Las calles de Triana huelen a víspera. Cinco y media en la plazoleta de Santa Ana. Tres adolescente en bicicleta cantando no sé qué chanzas. Una pareja se detiene frente al campanario en restauración y levanta la vista. De camino, un viejo me ha enseñado cómo anidan las tórtolas en los naranjos. Los azahares, a punto de reventar, en medio de los preparativos de Semana Santa.

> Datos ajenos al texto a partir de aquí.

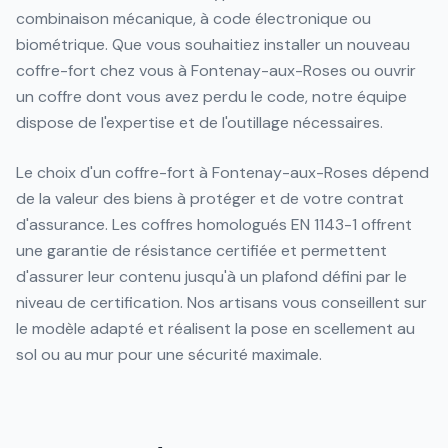
combinaison mécanique, à code électronique ou
biométrique. Que vous souhaitiez installer un nouveau
coffre-fort chez vous à Fontenay-aux-Roses ou ouvrir
un coffre dont vous avez perdu le code, notre équipe
dispose de l'expertise et de l'outillage nécessaires.
Le choix d'un coffre-fort à Fontenay-aux-Roses dépend
de la valeur des biens à protéger et de votre contrat
d'assurance. Les coffres homologués EN 1143-1 offrent
une garantie de résistance certifiée et permettent
d'assurer leur contenu jusqu'à un plafond défini par le
niveau de certification. Nos artisans vous conseillent sur
le modèle adapté et réalisent la pose en scellement au
sol ou au mur pour une sécurité maximale.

En un café, mientras leía, me encontró un ángel. El sitio estaba lleno. Un hombre me preguntó si me importaba compartir mi mesa. Venía con una señora, quizás su madre. La sentó frente a mí. Pelo blanquísimo, ojos azules con una luminosidad extraordinaria. “Qué linda”, dijo al hombre, y no me quitó los ojos de encima en todo el tiempo que duró su café con pastelitos. “Qué linda”, repetía ella de vez en cuando y yo abandonaba a Chomsky para devolverle una sonrisa. Al levantarse, se acercó y me dijo que rezaría por mí, por que me fuera bien. Me dijo “pediré a Dios por ti” con un hilo de voz, mirándome con una ternura indescriptible. Tomé su mano y le di las gracias.
Cruzando el puente de Triana, se ponía el sol. Desde el Paseo Colón y sus palmeras, en la ribera sur del Guadalquivir, vi un atardecer “de libro” contra los techos de Triana. Me llegó a dar risa: me sentía como en una especie de momento epifánico, dentro de cualquier película independiente norteamericana.